• Your instructions: Where does the string "התכנית" occur in the records? Copy each line that holds it.

*** Recorded information ***

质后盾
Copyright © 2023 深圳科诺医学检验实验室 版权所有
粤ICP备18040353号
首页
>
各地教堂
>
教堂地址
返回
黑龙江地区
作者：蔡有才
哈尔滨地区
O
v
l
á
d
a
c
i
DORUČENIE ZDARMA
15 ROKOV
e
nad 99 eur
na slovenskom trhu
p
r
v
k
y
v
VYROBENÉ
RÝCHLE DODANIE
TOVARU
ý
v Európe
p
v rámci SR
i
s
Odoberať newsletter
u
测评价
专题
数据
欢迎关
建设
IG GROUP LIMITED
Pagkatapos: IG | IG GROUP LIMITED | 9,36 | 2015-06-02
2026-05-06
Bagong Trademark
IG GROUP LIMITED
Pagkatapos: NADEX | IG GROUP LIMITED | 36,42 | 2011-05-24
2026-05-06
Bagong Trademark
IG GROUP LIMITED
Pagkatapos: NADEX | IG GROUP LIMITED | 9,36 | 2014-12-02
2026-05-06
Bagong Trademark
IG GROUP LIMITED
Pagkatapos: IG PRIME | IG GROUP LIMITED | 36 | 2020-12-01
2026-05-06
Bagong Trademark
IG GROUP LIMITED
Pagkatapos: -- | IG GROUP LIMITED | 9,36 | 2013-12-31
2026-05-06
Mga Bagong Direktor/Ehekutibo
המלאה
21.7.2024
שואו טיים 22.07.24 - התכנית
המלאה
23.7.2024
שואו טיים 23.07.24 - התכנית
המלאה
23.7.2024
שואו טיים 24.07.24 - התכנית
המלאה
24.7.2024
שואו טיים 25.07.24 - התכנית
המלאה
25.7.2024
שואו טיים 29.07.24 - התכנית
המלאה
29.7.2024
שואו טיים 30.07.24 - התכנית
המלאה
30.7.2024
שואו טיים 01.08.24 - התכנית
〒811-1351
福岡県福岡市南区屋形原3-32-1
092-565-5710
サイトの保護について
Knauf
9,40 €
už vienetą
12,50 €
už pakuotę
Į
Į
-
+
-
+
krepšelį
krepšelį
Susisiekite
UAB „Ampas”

*** End of Recorded information ***

• Answer section:
שואו טיים 22.07.24 - התכנית
שואו טיים 23.07.24 - התכנית
שואו טיים 24.07.24 - התכנית
שואו טיים 25.07.24 - התכנית
שואו טיים 29.07.24 - התכנית
שואו טיים 30.07.24 - התכנית
שואו טיים 01.08.24 - התכנית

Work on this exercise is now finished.